10.Analysis of Related Factors that Make Daikenchuto Useful for Constipation During Pregnancy
Takeshi NAKAYAMA ; Aki MUKAI ; Kyoko SUZUKI ; Shuhei SO ; Nao MURABAYASHI ; Yoshimasa HORIKOSHI ; Rui KOIZUMI ; Hiroaki ITOH
Kampo Medicine 2022;73(1):1-7
The purpose of this study is to clarify factors related to the effect of daikenchuto on constipation during pregnancy. The subjects were 21 patients who had constipation during pregnancy and received 15 g/day of daikenchuto. Based on the constipation score that was created independently, the score values before administration, 2 weeks and 4 weeks after administration were retrospectively investigated.
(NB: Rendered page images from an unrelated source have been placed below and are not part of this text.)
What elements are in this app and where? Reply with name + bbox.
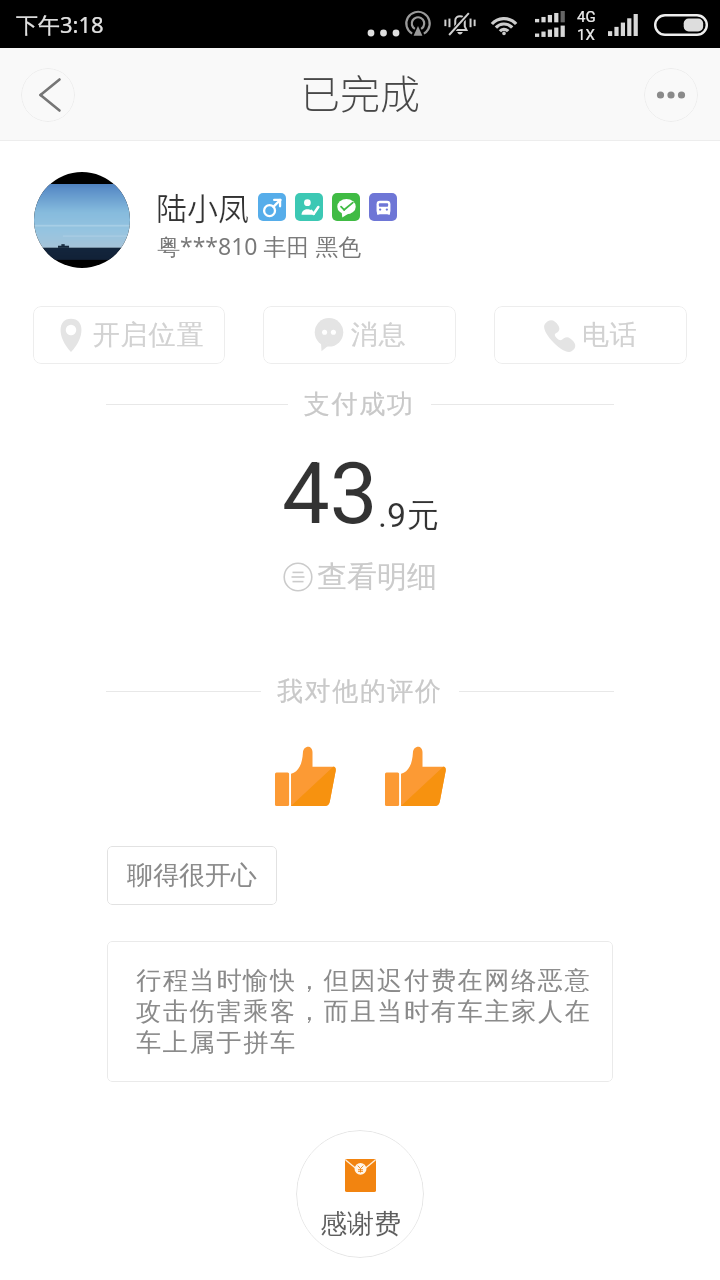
button[interactable]: 开启位置	[33, 306, 225, 364]
button[interactable]: 聊得很开心	[107, 846, 277, 905]
button[interactable]: 感谢费	[296, 1130, 424, 1258]
button[interactable]: Back	[21, 68, 75, 122]
staticText: 我对他的评价	[277, 675, 443, 708]
staticText: 感谢费	[320, 1207, 401, 1241]
staticText: 电话	[582, 318, 638, 352]
button[interactable]: 消息	[263, 306, 456, 364]
staticText: 聊得很开心	[127, 859, 257, 892]
staticText: 行程当时愉快，但因迟付费在网络恶意 攻击伤害乘客，而且当时有车主家人在 车上属于…	[136, 965, 592, 1059]
staticText: 43	[282, 444, 378, 544]
button[interactable]: 电话	[494, 306, 687, 364]
staticText: 已完成	[300, 63, 420, 121]
staticText: 消息	[351, 318, 407, 352]
staticText: .9	[378, 495, 407, 535]
staticText: 开启位置	[93, 318, 205, 352]
staticText: 1X	[577, 26, 595, 44]
staticText: 查看明细	[317, 558, 437, 596]
staticText: 4G	[577, 8, 596, 26]
button[interactable]: 查看明细	[283, 558, 437, 596]
staticText: 下午3:18	[16, 9, 104, 39]
staticText: 粤***810 丰田 黑色	[157, 230, 362, 261]
staticText: 元	[407, 495, 439, 535]
staticText: 支付成功	[304, 388, 415, 421]
staticText: 陆小凤	[156, 184, 249, 229]
button[interactable]: More options	[644, 68, 698, 122]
Furthermore, from the outcome of the oral status at 4 weeks, we divided the patients into 2 groups (12 in the improvement group and 11 in the non-improvement group), and attempted to extract factors that were considered to be related to efficacy. The total constipation score decreased significantly before and after administration of daikenchuto, and the concomitant symptoms of constipation scores were low, especially such as abdominal distension and abdominal pain. A comparison of the backgrounds of the improved group and the non-improved group revealed that the proportion of the patients with a history of surgery (laparotomy or laparoscopic surgery) was significantly higher in the improvement group. In addition, there were no particular problems with the pregnancy and delivery course of the 23 patients. Daikenchuto was considered to be highly effective against constipation during pregnancy, especially in pregnant women with a history of surgery.